A ficção nossa de cada dia (Coluna da APPOA)

peça 'Ficções', estrelada por Vera Holtz (Divulgação)
peça 'Ficções', estrelada por Vera Holtz (Divulgação)

Gerson Smiech Pinho (*)

Em sua “Interpretação dos Sonhos” (1900), Freud escreve que a realidade psíquica não deve ser confundida com a realidade material. Ao traçar essa linha divisória, o pai da psicanálise coloca em evidência o fato de que nossa experiência não coincide com a mera existência concreta e factual. A subjetividade comporta uma porção desconhecida e inabordável de modo direto, o inconsciente, revestido por uma fina película de certezas que compõem a imagem que construímos de nós mesmos e da realidade que nos circunda. As certezas que estruturam nosso “eu” se sobrepõem como as cascas de uma cebola que, quando retiradas, deixam à mostra um núcleo vazio.

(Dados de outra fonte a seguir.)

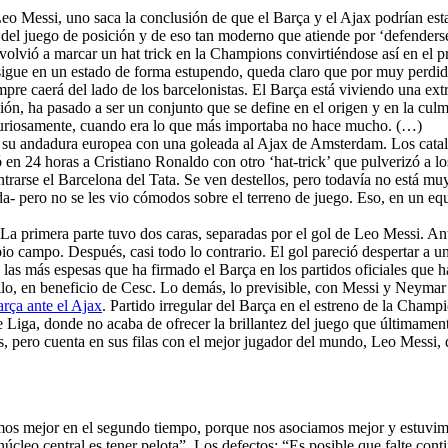
Leo Messi, uno saca la conclusión de que el Barça y el Ajax podrían est
del juego de posición y de eso tan moderno que atiende por ‘defenderse
e volvió a marcar un hat trick en la Champions convirtiéndose así en el p
 sigue en un estado de forma estupendo, queda claro que por muy perdido
re caerá del lado de los barcelonistas. El Barça está viviendo una ex
ción, ha pasado a ser un conjunto que se define en el origen y en la cu
curiosamente, cuando era lo que más importaba no hace mucho. (…)
ó su andadura europea con una goleada al Ajax de Amsterdam. Los catala
 en 24 horas a Cristiano Ronaldo con otro ‘hat-trick’ que pulverizó a lo
trarse el Barcelona del Tata. Se ven destellos, pero todavía no está mu
da- pero no se les vio cómodos sobre el terreno de juego. Eso, en un e
 La primera parte tuvo dos caras, separadas por el gol de Leo Messi. An
pio campo. Después, casi todo lo contrario. El gol pareció despertar a
e las más espesas que ha firmado el Barça en los partidos oficiales que
llo, en beneficio de Cesc. Lo demás, lo previsible, con Messi y Neymar
arça ante el Ajax
. Partido irregular del Barça en el estreno de la Cha
de Liga, donde no acaba de ofrecer la brillantez del juego que últimamen
, pero cuenta en sus filas con el mejor jugador del mundo, Leo Messi, q
imos mejor en el segundo tiempo, porque nos asociamos mejor y estuvimo
úcleo central es tener pelota”. Los defectos: “Es posible que falte con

A peça “Ficções”, que esteve em cartaz em Porto Alegre nas últimas semanas, não deixa de ser uma experiência de suspensão momentânea do invólucro de certezas que acondicionam nossa realidade. Baseado no livro Sapiens e magnificamente estrelado por Vera Holtz, o espetáculo escrito e dirigido por Rodrigo Portella consiste num monólogo que desconstrói gradualmente os fundamentos que alicerçam nossas convicções cotidianas e embasam nossa humanidade.

A palavra ficção é facilmente associada à ilusão, àquilo que se opõe à realidade, a algo irreal e inexistente. No entanto, de modo inverso, trata-se aqui de conceber a realidade constituída de modo ficcional, fundada na rede de certezas que compõem o sentido mais imediato que configura nosso cotidiano, da religião ao capitalismo. Enquanto a protagonista se metamorfoseia em uma série de figuras – como um asno, um ramo de trigo e um rei, passando por Deus –, o enredo da peça se desenrola em torno de uma gigantesca massa disforme que se aloja no fundo do palco, que ora lembra uma pedra sobre a qual são projetadas imagens, ora evoca um cérebro com sua superfície irregular e acinzentada.

A certa altura do enredo, outro objeto vem fazer companhia a esse primeiro: uma grande moldura de metal surge em meio ao palco e enquadra a cena que se desenrola. Nesse ponto, não deixamos de pensar o quanto nossa experiência imediata é emoldurada pela porção de ficções que fabricamos e que, ao mesmo tempo, nos constituem. Como se o quadro da realidade fosse simultaneamente pintado e habitado por nós – moldura que enquadra a cena do mundo mas que bem poderia ser a de um espelho, que reflete aquilo que percebemos de nós mesmos. Repentinamente, tem-se a impressão de que a gigantesca estrutura irá tombar e alcançar a plateia, signo da queda da envoltura ficcional a qual somos convidados a experimentar no transcorrer da peça. O ponto culminante é atingido quando se explicita o sofrimento e o padecimento do corpo da personagem principal, acompanhado de uma afirmação veemente: – “Isto não é ficção!”.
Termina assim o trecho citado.